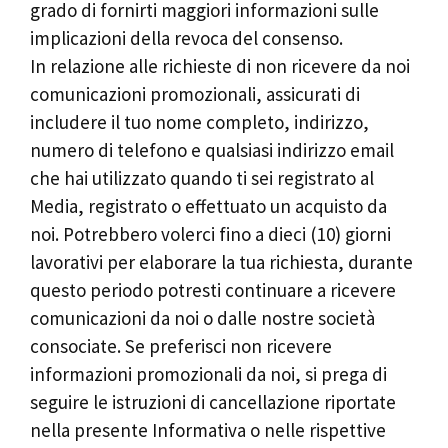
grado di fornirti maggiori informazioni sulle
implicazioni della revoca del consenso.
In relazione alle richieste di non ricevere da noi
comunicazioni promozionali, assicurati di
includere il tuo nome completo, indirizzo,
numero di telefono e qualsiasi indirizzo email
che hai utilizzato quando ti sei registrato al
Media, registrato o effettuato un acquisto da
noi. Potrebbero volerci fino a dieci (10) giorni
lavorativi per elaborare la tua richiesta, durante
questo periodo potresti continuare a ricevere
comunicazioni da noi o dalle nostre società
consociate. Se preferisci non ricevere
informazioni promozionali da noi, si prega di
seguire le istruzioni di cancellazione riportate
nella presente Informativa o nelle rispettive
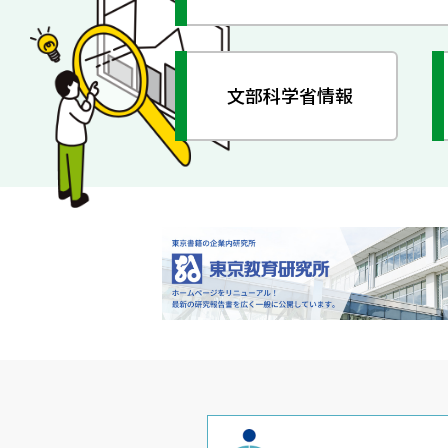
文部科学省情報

★ ★ ★ ★

▶ **Prompt**
Reproduce each entry above word for word. Pictures are not part of the copy.

▶ **Answer to this problem**
grado di fornirti maggiori informazioni sulle
implicazioni della revoca del consenso.
In relazione alle richieste di non ricevere da noi
comunicazioni promozionali, assicurati di
includere il tuo nome completo, indirizzo,
numero di telefono e qualsiasi indirizzo email
che hai utilizzato quando ti sei registrato al
Media, registrato o effettuato un acquisto da
noi. Potrebbero volerci fino a dieci (10) giorni
lavorativi per elaborare la tua richiesta, durante
questo periodo potresti continuare a ricevere
comunicazioni da noi o dalle nostre società
consociate. Se preferisci non ricevere
informazioni promozionali da noi, si prega di
seguire le istruzioni di cancellazione riportate
nella presente Informativa o nelle rispettive
文部科学省情報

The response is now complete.